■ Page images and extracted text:

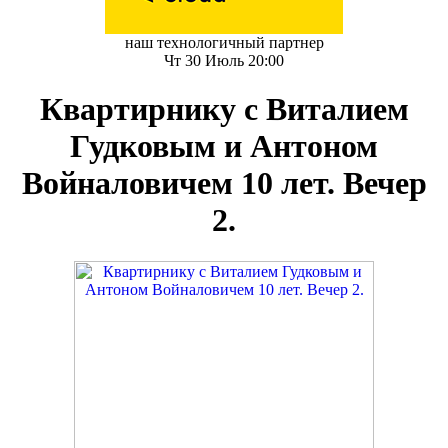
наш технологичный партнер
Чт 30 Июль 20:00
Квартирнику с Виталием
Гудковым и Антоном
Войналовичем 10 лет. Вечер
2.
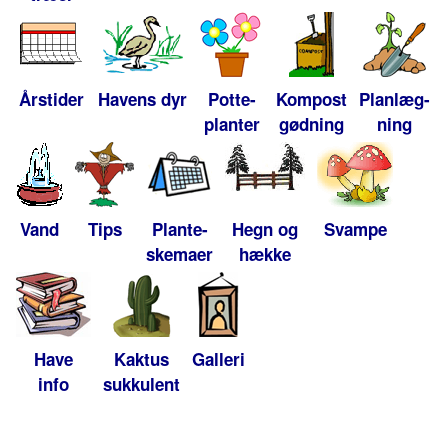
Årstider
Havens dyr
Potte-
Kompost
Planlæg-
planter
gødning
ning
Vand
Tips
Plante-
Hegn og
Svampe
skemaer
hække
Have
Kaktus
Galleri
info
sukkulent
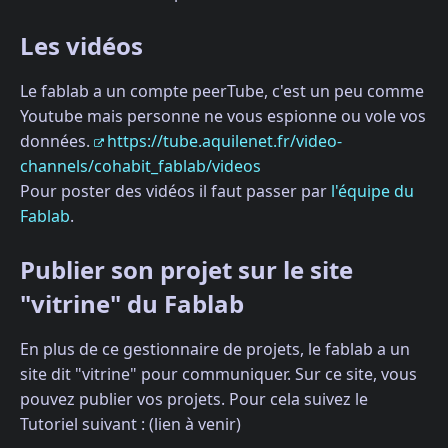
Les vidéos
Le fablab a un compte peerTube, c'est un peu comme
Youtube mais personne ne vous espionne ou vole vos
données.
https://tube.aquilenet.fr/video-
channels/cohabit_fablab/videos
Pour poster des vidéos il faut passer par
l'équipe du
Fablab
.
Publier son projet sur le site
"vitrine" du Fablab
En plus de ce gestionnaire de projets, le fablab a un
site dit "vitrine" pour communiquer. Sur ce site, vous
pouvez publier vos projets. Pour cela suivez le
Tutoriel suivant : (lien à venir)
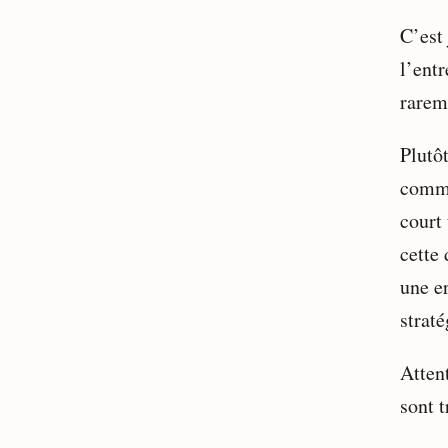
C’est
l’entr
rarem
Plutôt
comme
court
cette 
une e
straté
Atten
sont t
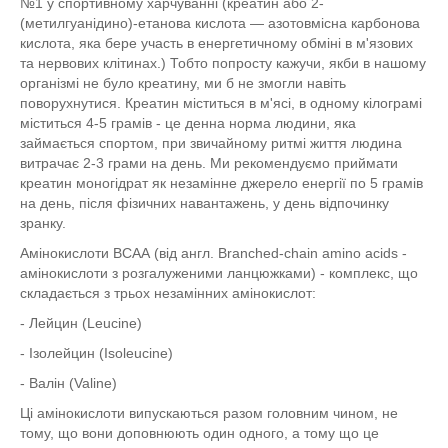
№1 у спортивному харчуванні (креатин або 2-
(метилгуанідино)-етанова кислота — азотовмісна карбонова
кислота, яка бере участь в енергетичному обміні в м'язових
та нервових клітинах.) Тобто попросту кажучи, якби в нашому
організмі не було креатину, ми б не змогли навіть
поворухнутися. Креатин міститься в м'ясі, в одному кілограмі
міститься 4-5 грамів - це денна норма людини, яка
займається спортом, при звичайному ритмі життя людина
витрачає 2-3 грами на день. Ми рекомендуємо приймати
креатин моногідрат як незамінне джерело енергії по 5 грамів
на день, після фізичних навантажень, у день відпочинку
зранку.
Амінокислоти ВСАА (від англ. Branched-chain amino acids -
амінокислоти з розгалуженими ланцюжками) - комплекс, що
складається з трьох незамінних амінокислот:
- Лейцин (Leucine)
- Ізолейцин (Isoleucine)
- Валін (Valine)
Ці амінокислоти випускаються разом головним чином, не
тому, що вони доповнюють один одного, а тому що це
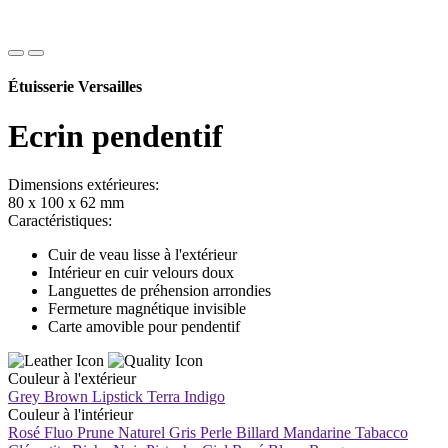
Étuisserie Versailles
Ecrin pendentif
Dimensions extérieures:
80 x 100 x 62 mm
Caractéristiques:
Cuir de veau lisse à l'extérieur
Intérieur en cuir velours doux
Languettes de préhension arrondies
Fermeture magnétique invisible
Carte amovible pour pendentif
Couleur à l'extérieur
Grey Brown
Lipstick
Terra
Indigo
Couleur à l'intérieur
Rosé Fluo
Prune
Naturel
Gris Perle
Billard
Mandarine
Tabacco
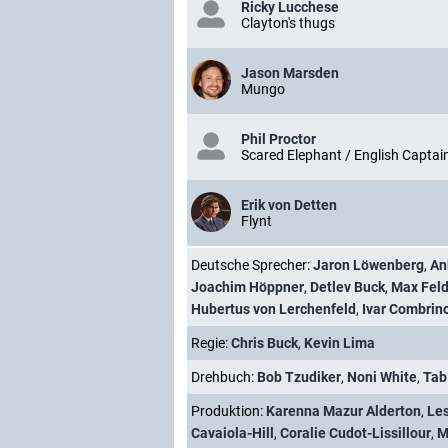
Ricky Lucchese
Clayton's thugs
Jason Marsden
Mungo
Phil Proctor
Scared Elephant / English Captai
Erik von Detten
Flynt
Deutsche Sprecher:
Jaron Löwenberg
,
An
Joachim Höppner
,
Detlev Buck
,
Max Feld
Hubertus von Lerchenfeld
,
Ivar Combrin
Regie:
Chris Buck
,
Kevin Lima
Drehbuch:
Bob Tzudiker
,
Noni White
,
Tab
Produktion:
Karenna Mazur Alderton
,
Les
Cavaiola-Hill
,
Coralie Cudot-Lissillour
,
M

...

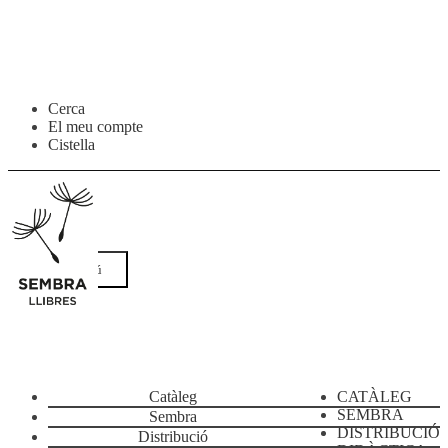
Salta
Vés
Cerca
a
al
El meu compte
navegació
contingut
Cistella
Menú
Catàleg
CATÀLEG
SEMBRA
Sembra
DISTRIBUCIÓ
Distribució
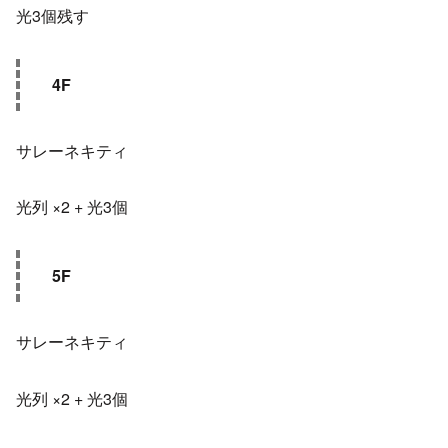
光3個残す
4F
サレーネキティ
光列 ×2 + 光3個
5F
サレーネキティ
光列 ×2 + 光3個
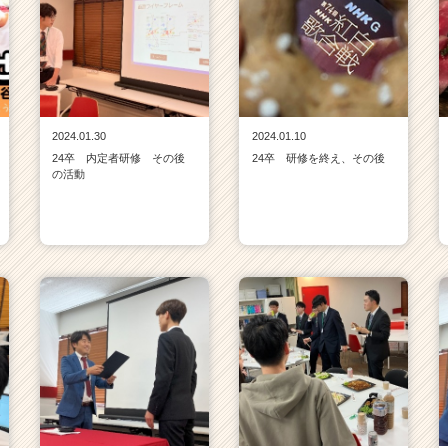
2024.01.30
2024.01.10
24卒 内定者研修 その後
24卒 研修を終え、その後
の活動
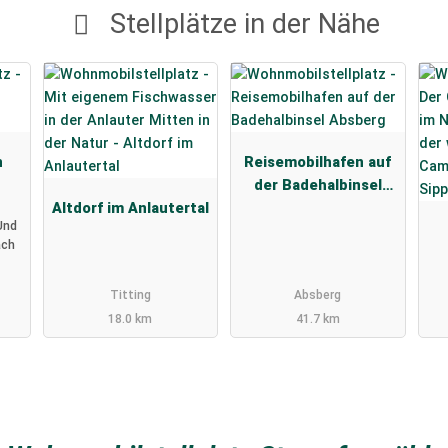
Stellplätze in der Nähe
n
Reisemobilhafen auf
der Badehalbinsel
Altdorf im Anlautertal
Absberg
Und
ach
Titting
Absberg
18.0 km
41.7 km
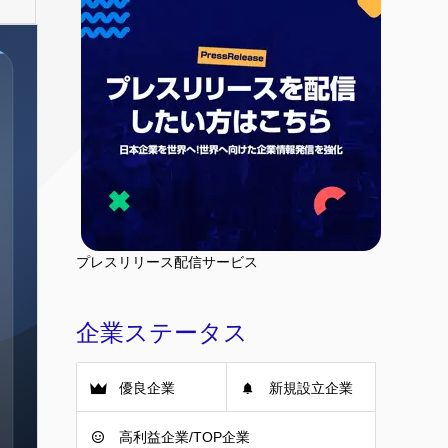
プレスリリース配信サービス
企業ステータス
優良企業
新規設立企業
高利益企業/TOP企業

■ WHAT TO DO: Would you transcribe the lines above exactly, going from the line bearing "наш технологичный партнер" through the line bearing "Le fablab a un compte", and drop the pictures from the copy?

■ RESPONSE TO THE EXERCISE:
наш технологичный партнер
Чт 30 Июль 20:00
Квартирнику с Виталием
Гудковым и Антоном
Войналовичем 10 лет. Вечер
2.
Årstider
Havens dyr
Potte-
Kompost
Planlæg-
planter
gødning
ning
Vand
Tips
Plante-
Hegn og
Svampe
skemaer
hække
Have
Kaktus
Galleri
info
sukkulent
Les vidéos
Le fablab a un compte peerTube, c'est un peu comme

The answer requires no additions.